Climbing multibranched perennial cactus with upright cylindrical stems and aerial roots. Produces large flowerbuds opening into night-blooming white flowers that grow to 8 in (20 cm) across, and red oval fruit.
Habitat & Cultivation
Native to Mexico and Central America, night-blooming cereus is now rarely found in the wild. It is cultivated both as an ornamental and a medicinal plant. The flowers and young stems are gathered in summer.
Flowers, young stems.
Night-blooming cereus contains alkaloids (including cactine), flavonoids (isorhamnetin), and a pigment. Cactine’s cardiotonic effect is considered similar to that of cardiac glycosides (see foxglove, Digitalis species).
Medicinal Actions & Uses
As it is in short supply, night-blooming cereus is little used at present, but it is a valuable remedy for the heart. It stimulates the action of the heart, increasing the strength of contractions while slowing heart rate.

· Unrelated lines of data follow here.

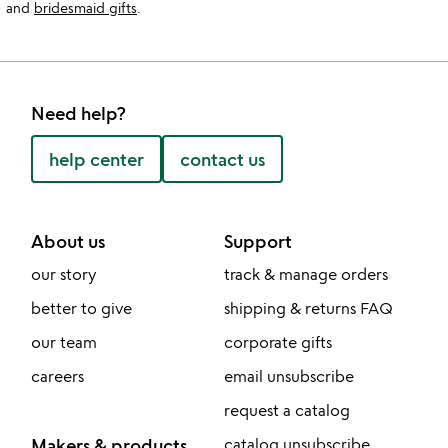
and
bridesmaid gifts
.
Need help?
help center
contact us
About us
Support
our story
track & manage orders
better to give
shipping & returns FAQ
our team
corporate gifts
careers
email unsubscribe
request a catalog
Makers & products
catalog unsubscribe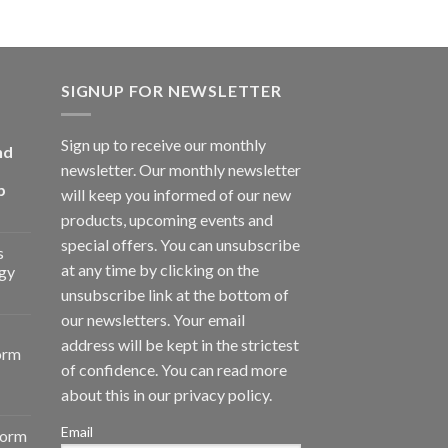
SIGNUP FOR NEWSLETTER
Sign up to receive our monthly
nd
newsletter. Our monthly newsletter
p
will keep you informed of our new
products, upcoming events and
special offers. You can unsubscribe
s
at any time by clicking on the
gy
unsubscribe link at the bottom of
our newsletters. Your email
address will be kept in the strictest
orm
of confidence. You can read more
about this in our privacy policy.
Email
form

It is prescribed as a treatment for various conditions, including angina and low blood pressure, and is often given as a tonic during recovery from a heart attack. In the Caribbean, the juice of the whole plant is used to expel worms, and the stems and flowers are used in the treatment of rheumatism.
Take only under professional supervision. Excessive doses may cause stomach upset and hallucinations.